Page 1 of 1

Remove Duplicates...

Posted: Fri Apr 18, 2008 12:38 am
by mallireddibalaji
Hi guru's,

I want small clarification,
I want to remove the duplicates.
which one give better performance either DISTINCT clause in source query or Remove duplicates stage in our job.


Thanks in advance.....

Posted: Fri Apr 18, 2008 12:56 am
by GOPIK
Your souce system is Database or Flatfiles?
If it is Database Query will be faster in my experience

Posted: Fri Apr 18, 2008 1:22 am
by mallireddibalaji
GOPIK wrote:Your souce system is Database or Flatfiles?
If it is Database Query will be faster in my experience
Thanks GOPIK,

MY source system is Database.
we are doing the performance tuning of jobs.But before 6 months back somebody tuned the jobs. They are replaced the DISTINCT clause in query by Remove Duplicate stage.
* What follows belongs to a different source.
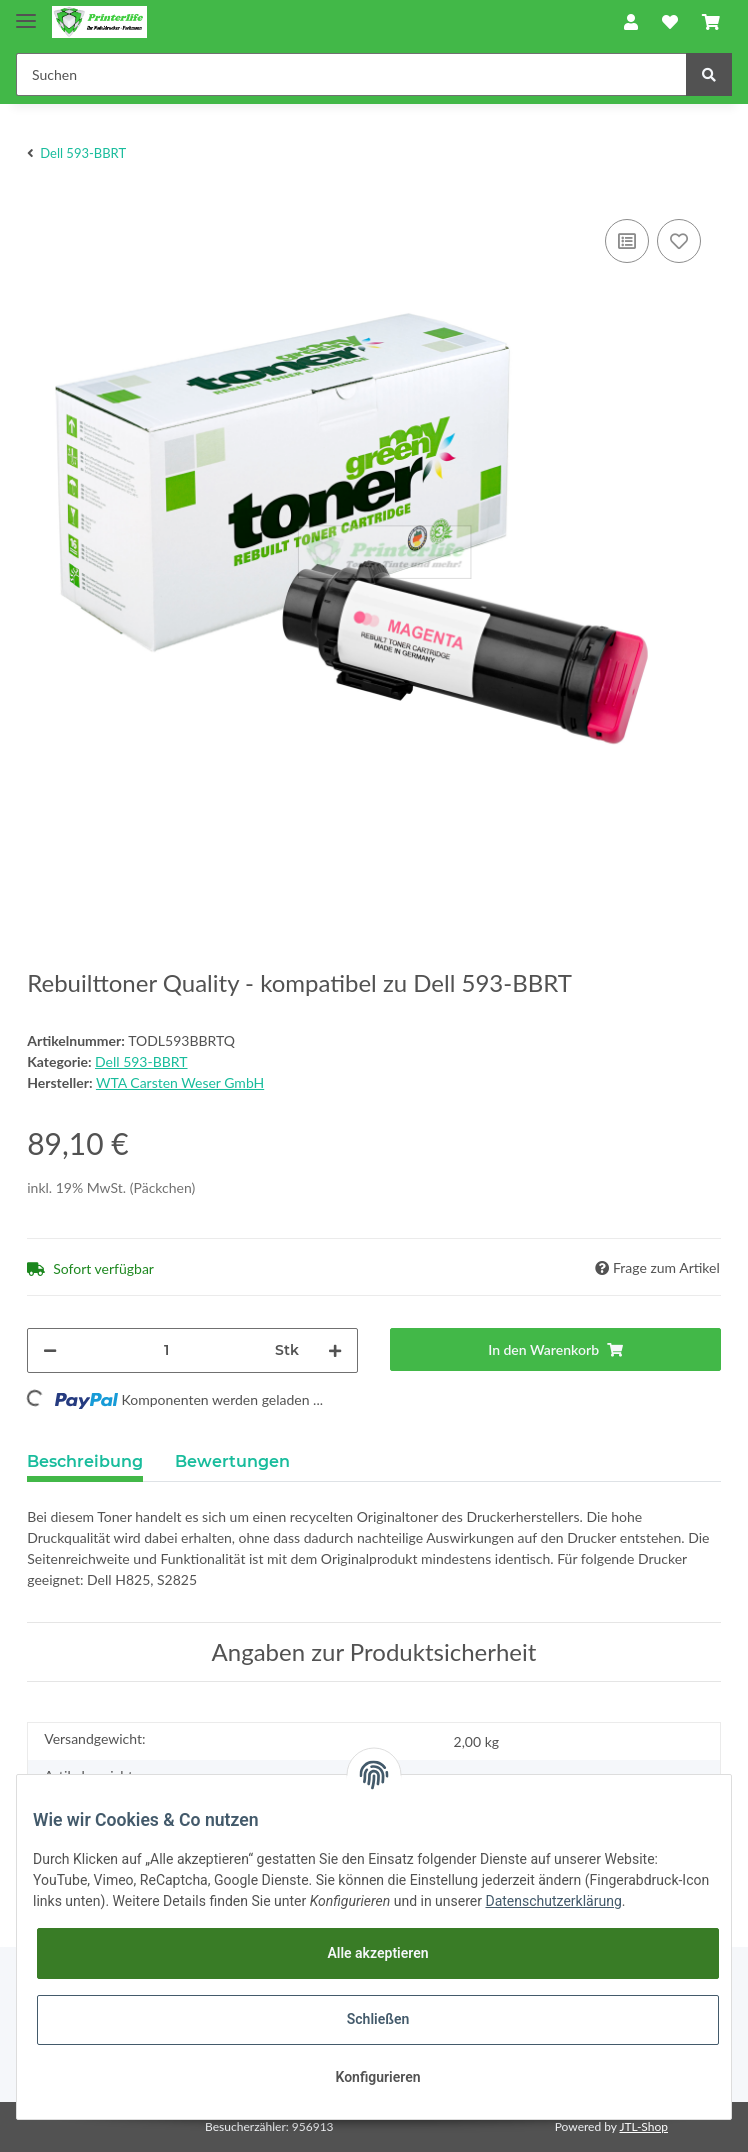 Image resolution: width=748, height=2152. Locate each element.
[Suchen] (351, 74)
Posted: Fri Apr 18, 2008 4:00 am
by ray.wurlod
Is the key (set of one or more columns) that identifies duplicates supported by an index in the database? If so, DISTINCT may be quicker.

On the other hand, partitioned data may mean that finish time is faster because each node is only looking after 1/N of the rows (on average).

Posted: Sun Apr 20, 2008 7:48 pm
by jhmckeever
A couple of other factors which *might* influence your decision are:

1. Is the source table partitioned on the relevant keys?
2. What percentage of rows are duplicates? (or are anticipated to be duplicates in the production data)

As ever, the 'true' answer will come from trying both with realistic data and comparing results! :-)

J

Posted: Mon Apr 21, 2008 12:03 pm
by Minhajuddin
A DISTINCT would be a better option if the speed at which data gets read from your DB is slow.

If the speed of data transfer from your DB to your DS Server is fast enough, then a Remove Duplicates would be a better choice.

Posted: Mon Apr 21, 2008 1:06 pm
by kumar_s
Minhajuddin wrote:A DISTINCT would be a better option if the speed at which data gets read from your DB is slow.

If the speed of data transfer from your DB to your DS Server is fast enough, then a Remove Duplicates would be a better choice.
I believe, he is insisting up on the point that, if you included the Distinct and if that reduces / rejects lot of records, the Data transfer between DB and DS will be less. Thus this factor considering the Data movement over networking.